Durante a atividade, os participantes relembraram momentos vividos ao longo da vida em contato com a água, principalmente em rios que marcaram a infância e a juventude. Histórias pessoais e reflexões sobre a necessidade de preservar esse recurso natural foram compartilhadas ao longo do encontro.

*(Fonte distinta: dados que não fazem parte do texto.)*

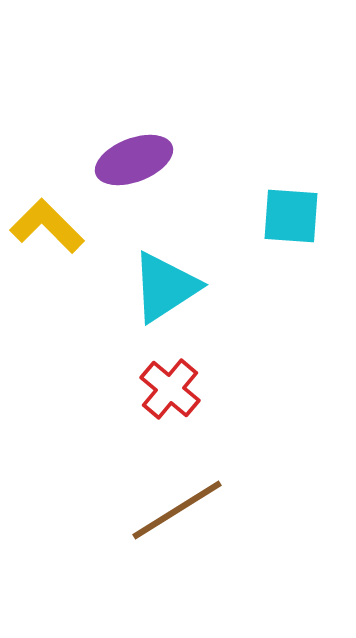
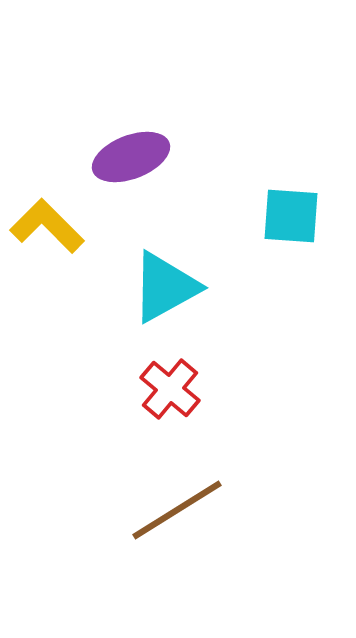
purple ellipse: moved 3 px left, 3 px up
cyan triangle: rotated 4 degrees clockwise
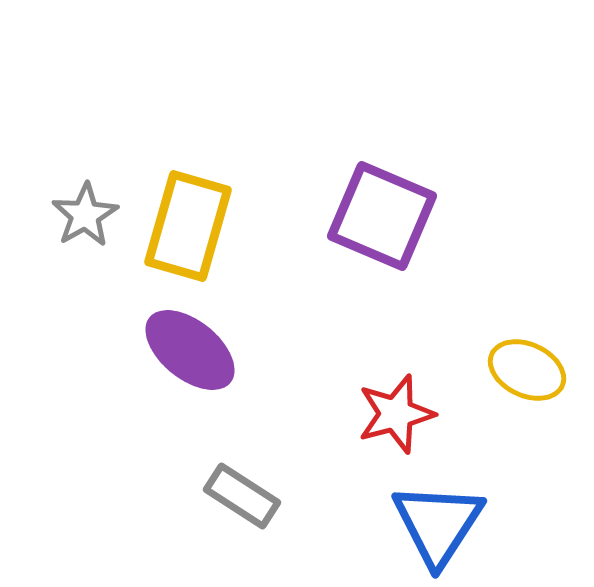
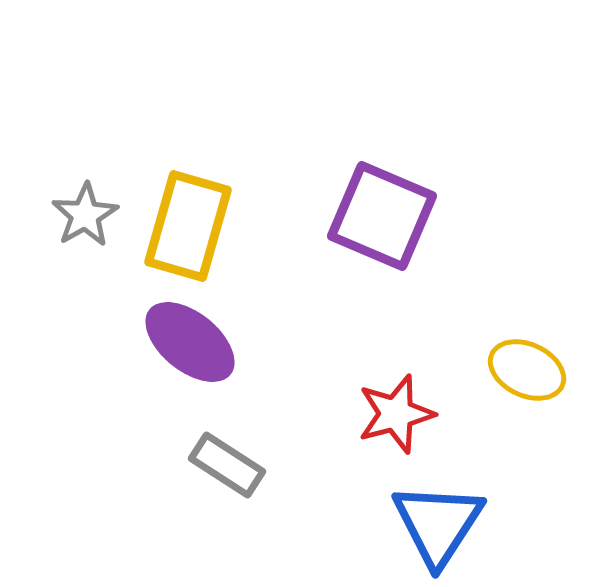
purple ellipse: moved 8 px up
gray rectangle: moved 15 px left, 31 px up
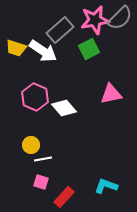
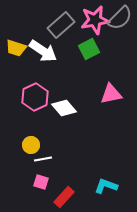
gray rectangle: moved 1 px right, 5 px up
pink hexagon: rotated 12 degrees clockwise
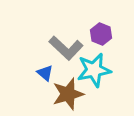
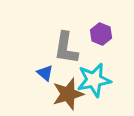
gray L-shape: rotated 56 degrees clockwise
cyan star: moved 10 px down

Natural da região do Araguaia, Valdenice Rodrigues Martins, de 79 anos, contou com emoção das lembranças do tempo em que vivia próximo a um rio na fazenda onde cresceu. Segundo ela, a água sempre foi parte importante da rotina. “Eu cresci em um lugar onde tinha água em abundância. Tinha um rio muito bom para banho, o Barreirão. Hoje fico pensando no futuro dos meus bisnetos e na possibilidade de faltar água. Precisamos cuidar melhor das nascentes e dos rios”, afirmou.
Já Celia Maria Pereira, de 77 anos, recordou os momentos em família às margens do rio Cuiabá, onde costumava ir com o marido e os filhos. Para ela, iniciativas como essa são importantes para aproximar o poder público da população. “É fundamental que os gestores escutem quem vive a realidade no dia a dia. Muitas vezes pensamos que, por existirem muitos rios na região, a água nunca vai faltar, mas isso não é verdade”, destacou.

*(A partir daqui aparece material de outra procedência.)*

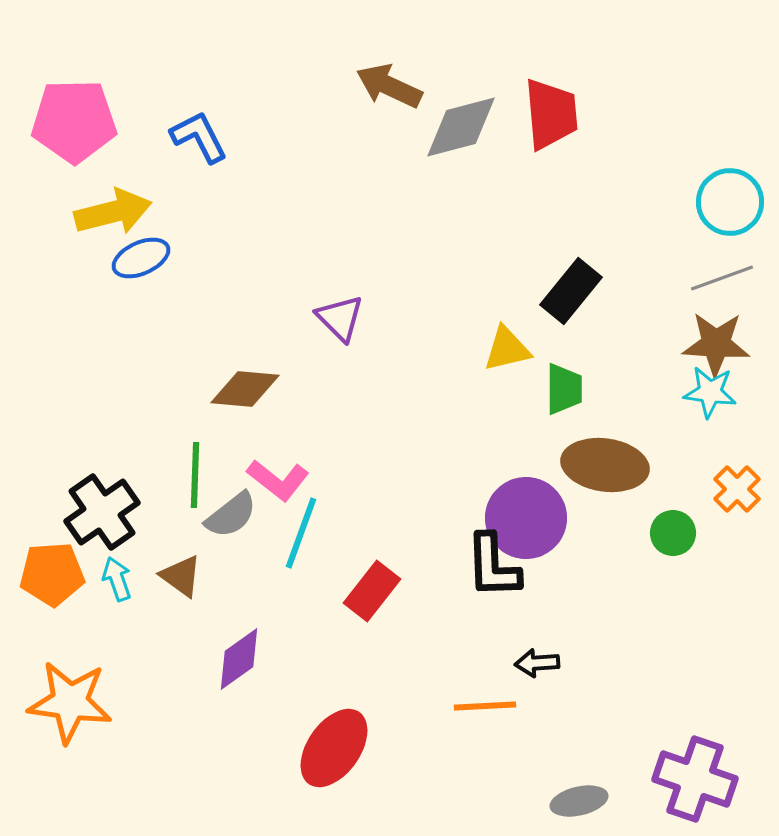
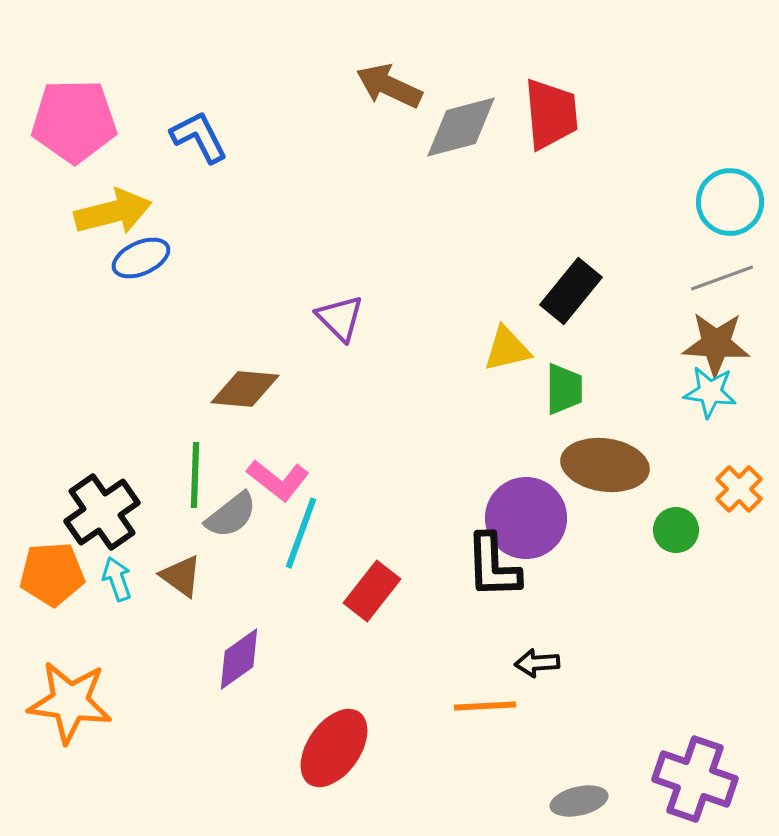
orange cross: moved 2 px right
green circle: moved 3 px right, 3 px up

Além da roda de conversa, o evento também contou com exibição de vídeos e atividades interativas com o público. Entre elas, uma oficina de desenho inspirada no tema “Água Viva para Todos”, que estimulou os participantes a refletirem, por meio da arte, sobre a ligação entre a água e a vida.
A superintendente de Educação Ambiental e Atendimento ao Cidadão da Sema, Juliana Carvalho, ressaltou que o encontro permitiu resgatar memórias importantes sobre os rios da cidade e provocar uma reflexão sobre o futuro. Segundo ela, muitos idosos compartilharam relatos de épocas em que as águas eram mais limpas e abundantes, quando era comum buscar água diretamente nos rios e pescar com a família.

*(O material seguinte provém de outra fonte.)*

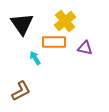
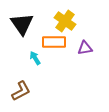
yellow cross: rotated 15 degrees counterclockwise
purple triangle: rotated 21 degrees counterclockwise
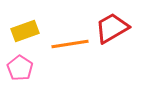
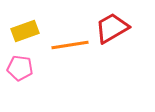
orange line: moved 1 px down
pink pentagon: rotated 25 degrees counterclockwise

De acordo com Juliana, essas lembranças ajudam a refletir sobre a responsabilidade coletiva na preservação dos recursos hídricos. “São histórias que mostram como os rios tinham mais vida e como as pessoas conviviam de forma mais próxima com a natureza. Isso nos faz pensar em que tipo de água queremos deixar para as próximas gerações”, pontuou.
Os relatos e experiências compartilhados durante o encontro irão compor uma vídeo-reportagem que será produzida pela Superintendência de Educação Ambiental e Atendimento ao Cidadão da Sema. O material deve reunir as percepções dos participantes sobre o papel da água no cotidiano e a importância de sua conservação.